Bu şekliyle, 31 Temmuz 2023 öncesinde hükümlülere uygulanan bu idari tedbir düzenlemesinin “suç işleyenlere” ifadesi eklenmek suretiyle yeni hükümlülere de uygulanmasıyla bir eşitlik kuralını sağlamış olacağız.
Biz sadece oradaki eski uygulamayı, 31 Temmuz 2023 öncesi hükümlülere ilişkin düzenlemedeki kavramı, maddi içeriği neyse aynen yazdık. Biz sadece oraya bir ekleme yaptık: Mahkûmiyeti, yani hükmü kesinleşenleri değil; suç işleyenleri ekledik. Eski uygulama neyse aynısı olacak. Sadece “suç işleyenler” kavramı yenileniyor. Başka bir ekleme, çıkarma yok arkadaşlar.
"AF DEĞİL KOŞULLU SALIVERME OLACAK"
Arkadaşlar, şunu öncelikle belirtelim: COVID-19 düzenlemesi bir af değildir. Ne genel affın içine sığar, ne de kısmi aftır. Af değildir; bunu özellikle belirtelim.
İkincisi; koşullu salıverme şartları içerisinde, yani ilgili mahkûmun cezaevinde, kapalı infaz kurumundaki koşullu salıverme şartları çerçevesinde; bir yıllık denetimli serbestlik, kapalıdan açığa çıkma ve açıktan tahliye olma süreçleri vardır. Biz sadece bu tertipte süreyi üç yıla çıkartıyoruz. Yani kapalı infaz kurumundan açık cezaevine daha erken çıkması ve açık cezaevinden de daha erken tahliye olması… Bu süreyle ilgili bir düzenlemedir.
Dolayısıyla koşullu salıverme şartları yine geçerlidir, ortadadır.

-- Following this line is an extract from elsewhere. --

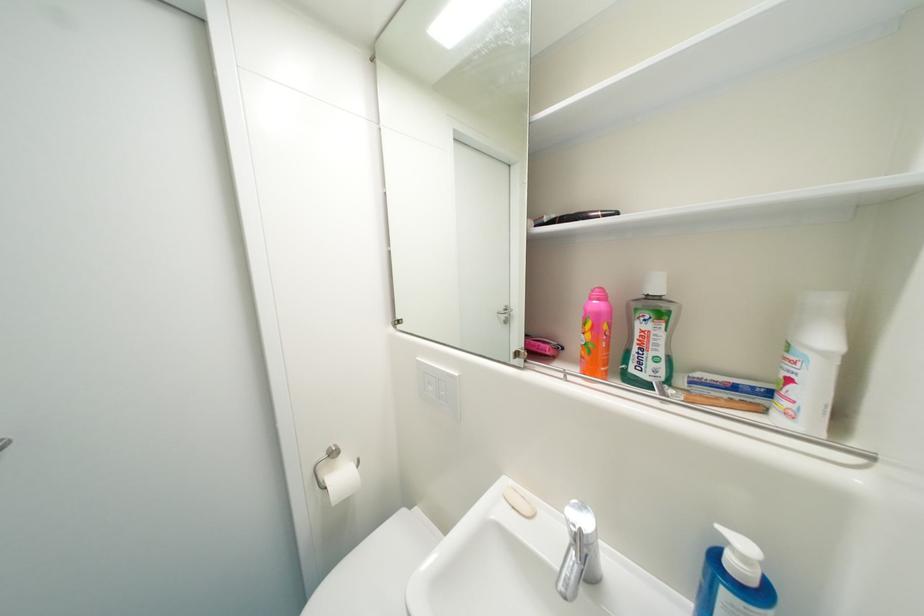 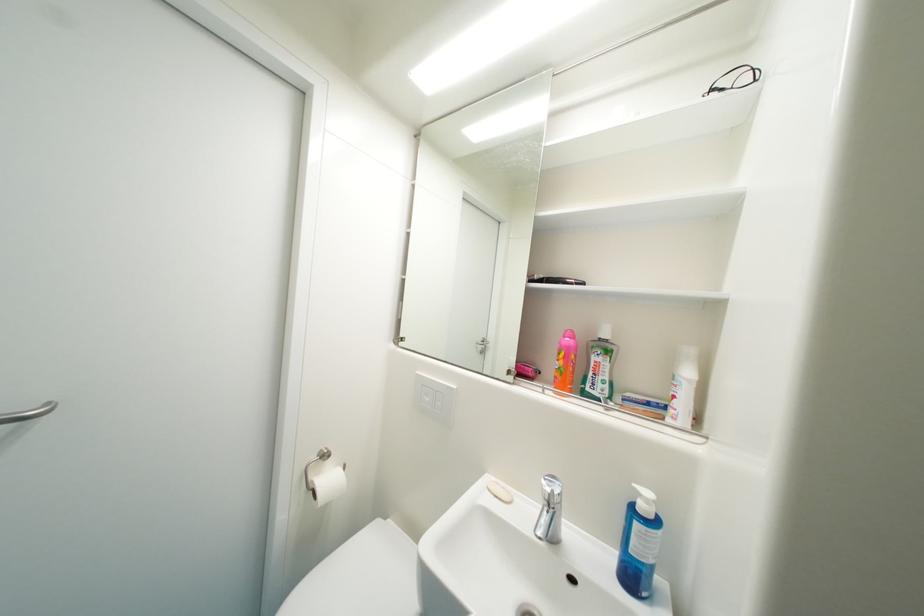 Locate, in the second image, the point that corresponds to point 588,532 in the first image.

Bu konular, Adalet Bakanlığımızın cezaevlerindeki ve bazı savcılıklar bünyesindeki idari gözlem kurullarının kanaatleriyle beraber değerlendirilecek hususlardır.
İlk etapta, bu kanunun suç işleme tarihine göre uygulanmasıyla beraber; tabii ki henüz yargılaması tamamlanmamış, kesinleşmemiş davalar da vardır. Bu devam edecek bir süreçtir. Ancak ilk etapta, yaklaşık olarak bu kapsamda şu anda cezaevinde bulunan 54–55 bin civarında mahkûmu ilgilendirdiğini söyleyebilirim. Önümüzdeki bir yıl boyunca da bu kademeli olarak hükmü kesinleştikçe devreye girdikçe, etkilenecek toplam sayının 80–90 bin civarında olabileceğini önümüzdeki yıllara göre düşünüyoruz."